The work has drawn high praise since being selected as a finalist with Sydney Morning Herald art critic, John McDonald, writing in his review of the 2021 Archibalds ‘when it comes to sheer skill, I doubt anyone can match Hong Fu, whose portrait of Mabel Lee is an excellent likeness in a subtle blend of oil and pastel. Even those who don’t know Mabel should be able to see that here is a woman who is good-natured and a little sardonic, with a personality that has refused to age. Fu provides all this useful information in the most economical manner.’

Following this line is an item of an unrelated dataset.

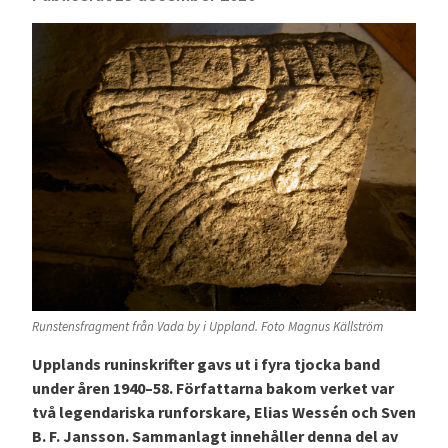
Runstensfragment från Vada by i Uppland. Foto Magnus Källström
Upplands runinskrifter gavs ut i fyra tjocka band
under åren 1940–58. Författarna bakom verket var
två legendariska runforskare, Elias Wessén och Sven
B. F. Jansson. Sammanlagt innehåller denna del av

Mabel feels deeply moved about her friend ‘creating this extraordinary artwork in my honour’ and being the subject of an Archibald finalist painting. In her own way, Mabel is enjoying the celebrity that comes with being hung in Australia’s most prestigious art award. She recalls enjoying ‘celebrity status’ 20 years ago when HarperCollins Australia published her translation of Gao Xingjian’s novel Soul Mountain and just months after he was declared winner of the Nobel Prize for Literature. As special as that moment was, Mabel says that seeing her Archibald image on huge banners in prominent sites of Sydney confirms that she has been ‘painted into Sydney’s art history.’

‘I had previously enjoyed celebrity status in Sydney for a few years, but certainly not with as much aplomb and fanfare,’ she said.

Fu Hong was disappointed not to be able to attend the Archibald Prize events because of Melbourne’s COVID-19 lockdown ‘but he told me that his portrait Professor Mabel Lee had fully satisfied his own high standard for art creation, and that he was content with this knowledge,’ Mabel added.

Hong’s frustration having been caught in Melbourne’s lockdown, now continues with the most recent COVID outbreak in Sydney. ‘I can’t wait to see my paintings hanging at those two incredible exhibitions,’ he added.

The Archibald Prize 2021 finalists will remain on exhibition at the Art Gallery of NSW in Sydney until 26 September 2021.

Archie 100: A century of the Archibald Prize and the Archibald, Wynne and Sulman Prizes 2021 will also run until September 26 at the Art Gallery of NSW.